→ PROBLEM DETAILS:
When a line in the material contains the word "method", copy it.

→ RECORDS PROVIDED:
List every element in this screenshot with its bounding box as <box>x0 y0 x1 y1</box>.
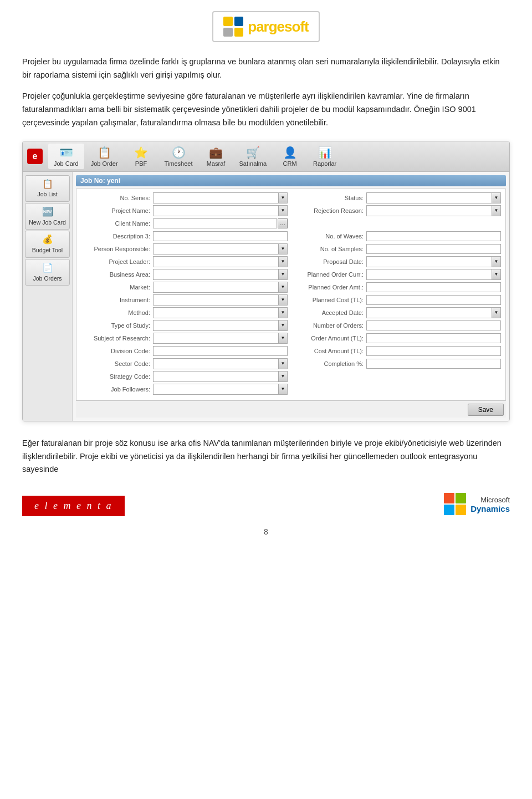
arrow-rejectionreason[interactable]: ▼ <box>492 206 500 216</box>
ms-dynamics-logo: Microsoft Dynamics <box>444 493 510 516</box>
input-plannedordercurr[interactable]: ▼ <box>366 269 501 280</box>
input-businessarea[interactable]: ▼ <box>153 269 288 280</box>
pargesoft-logo: pargesoft <box>212 11 319 42</box>
field-row-plannedordercurr: Planned Order Curr.: ▼ <box>294 269 501 280</box>
toolbar-item-pbf[interactable]: ⭐ PBF <box>125 144 158 169</box>
toolbar-item-timesheet[interactable]: 🕐 Timesheet <box>159 144 198 169</box>
input-jobfollowers[interactable]: ▼ <box>153 384 288 395</box>
input-sectorcode[interactable]: ▼ <box>153 358 288 369</box>
logo-sq-blue1 <box>234 17 244 26</box>
joborders-icon: 📄 <box>42 262 53 274</box>
arrow-proposaldate[interactable]: ▼ <box>492 257 500 267</box>
logo-parge: parge <box>248 18 284 35</box>
input-plannedorderamt[interactable] <box>366 282 501 292</box>
input-divisioncode[interactable] <box>153 346 288 356</box>
label-divisioncode: Division Code: <box>81 348 153 354</box>
field-row-noseries: No. Series: ▼ <box>81 192 288 203</box>
label-subjectofresearch: Subject of Research: <box>81 335 153 342</box>
elementa-logo: e l e m e n t a <box>22 496 125 516</box>
btn-clientname-lookup[interactable]: … <box>278 218 288 228</box>
input-noofsamp[interactable] <box>366 244 501 254</box>
raporlar-icon: 📊 <box>318 146 332 159</box>
field-row-projectname: Project Name: ▼ <box>81 205 288 216</box>
label-proposaldate: Proposal Date: <box>294 258 366 265</box>
sidebar-btn-joborders[interactable]: 📄 Job Orders <box>25 259 70 286</box>
arrow-projectleader[interactable]: ▼ <box>278 257 287 267</box>
input-noseries[interactable]: ▼ <box>153 192 288 203</box>
arrow-plannedordercurr[interactable]: ▼ <box>492 269 500 279</box>
input-method[interactable]: ▼ <box>153 307 288 318</box>
input-personresponsible[interactable]: ▼ <box>153 243 288 255</box>
arrow-strategycode[interactable]: ▼ <box>278 371 287 381</box>
ms-sq-blue <box>444 505 454 515</box>
app-toolbar: e 🪪 Job Card 📋 Job Order ⭐ PBF 🕐 Timeshe… <box>23 141 509 172</box>
input-clientname[interactable] <box>153 218 277 228</box>
label-method: Method: <box>81 309 153 316</box>
toolbar-item-masraf[interactable]: 💼 Masraf <box>200 144 233 169</box>
arrow-typeofstudy[interactable]: ▼ <box>278 320 287 330</box>
input-completionpct[interactable] <box>366 359 501 369</box>
sidebar-btn-newjobcard[interactable]: 🆕 New Job Card <box>25 203 70 230</box>
toolbar-item-raporlar[interactable]: 📊 Raporlar <box>308 144 342 169</box>
arrow-accepteddate[interactable]: ▼ <box>492 308 500 318</box>
input-status[interactable]: ▼ <box>366 192 501 203</box>
label-market: Market: <box>81 284 153 291</box>
input-plannedcost[interactable] <box>366 295 501 305</box>
content-area: Job No: yeni No. Series: ▼ <box>73 172 509 421</box>
input-numberoforders[interactable] <box>366 320 501 330</box>
toolbar-item-satinalma[interactable]: 🛒 Satınalma <box>234 144 273 169</box>
form-title: Job No: yeni <box>76 175 506 186</box>
input-proposaldate[interactable]: ▼ <box>366 256 501 267</box>
label-projectname: Project Name: <box>81 207 153 214</box>
input-projectname[interactable]: ▼ <box>153 205 288 216</box>
arrow-personresponsible[interactable]: ▼ <box>278 244 287 254</box>
input-market[interactable]: ▼ <box>153 282 288 293</box>
arrow-jobfollowers[interactable]: ▼ <box>278 384 287 394</box>
crm-label: CRM <box>283 160 297 167</box>
sidebar-btn-joblist[interactable]: 📋 Job List <box>25 175 70 202</box>
input-costamount[interactable] <box>366 346 501 356</box>
save-button[interactable]: Save <box>468 404 504 416</box>
budgettool-icon: 💰 <box>42 234 53 246</box>
arrow-market[interactable]: ▼ <box>278 282 287 292</box>
input-noofwaves[interactable] <box>366 231 501 241</box>
toolbar-item-joborder[interactable]: 📋 Job Order <box>85 144 124 169</box>
toolbar-item-crm[interactable]: 👤 CRM <box>273 144 306 169</box>
input-instrument[interactable]: ▼ <box>153 294 288 306</box>
label-clientname: Client Name: <box>81 220 153 227</box>
field-row-strategycode: Strategy Code: ▼ <box>81 371 288 382</box>
input-rejectionreason[interactable]: ▼ <box>366 205 501 216</box>
arrow-method[interactable]: ▼ <box>278 308 287 318</box>
form-main-row: No. Series: ▼ Project Name: ▼ <box>81 192 501 395</box>
input-desc3[interactable] <box>153 231 288 241</box>
input-subjectofresearch[interactable]: ▼ <box>153 333 288 344</box>
sidebar-label-newjobcard: New Job Card <box>29 219 66 227</box>
sidebar-btn-budgettool[interactable]: 💰 Budget Tool <box>25 231 70 257</box>
input-projectleader[interactable]: ▼ <box>153 256 288 267</box>
paragraph-2: Projeler çoğunlukla gerçekleştirme seviy… <box>22 90 510 130</box>
arrow-subjectofresearch[interactable]: ▼ <box>278 333 287 343</box>
input-orderamount[interactable] <box>366 333 501 343</box>
arrow-noseries[interactable]: ▼ <box>278 193 287 203</box>
input-accepteddate[interactable]: ▼ <box>366 307 501 318</box>
pargesoft-text: pargesoft <box>248 18 308 35</box>
logo-soft: soft <box>284 18 309 35</box>
field-row-noofsamp: No. of Samples: <box>294 243 501 255</box>
input-clientname-wrap: … <box>153 218 288 228</box>
sidebar-label-joblist: Job List <box>37 191 57 199</box>
arrow-projectname[interactable]: ▼ <box>278 206 287 216</box>
arrow-status[interactable]: ▼ <box>492 193 500 203</box>
arrow-sectorcode[interactable]: ▼ <box>278 359 287 369</box>
logo-sq-gray1 <box>223 28 233 37</box>
pbf-label: PBF <box>135 160 147 167</box>
arrow-businessarea[interactable]: ▼ <box>278 269 287 279</box>
footer-logos: e l e m e n t a Microsoft Dynamics <box>22 493 510 516</box>
toolbar-item-jobcard[interactable]: 🪪 Job Card <box>48 144 84 169</box>
input-typeofstudy[interactable]: ▼ <box>153 320 288 331</box>
form-container: No. Series: ▼ Project Name: ▼ <box>76 189 506 400</box>
joborder-icon: 📋 <box>98 146 111 159</box>
arrow-instrument[interactable]: ▼ <box>278 295 287 305</box>
field-row-personresponsible: Person Responsible: ▼ <box>81 243 288 255</box>
input-strategycode[interactable]: ▼ <box>153 371 288 382</box>
label-noofsamp: No. of Samples: <box>294 246 366 252</box>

→ TASK RESPONSE:
input-method[interactable]: ▼ <box>153 307 288 318</box>
label-method: Method: <box>81 309 153 316</box>
arrow-method[interactable]: ▼ <box>278 308 287 318</box>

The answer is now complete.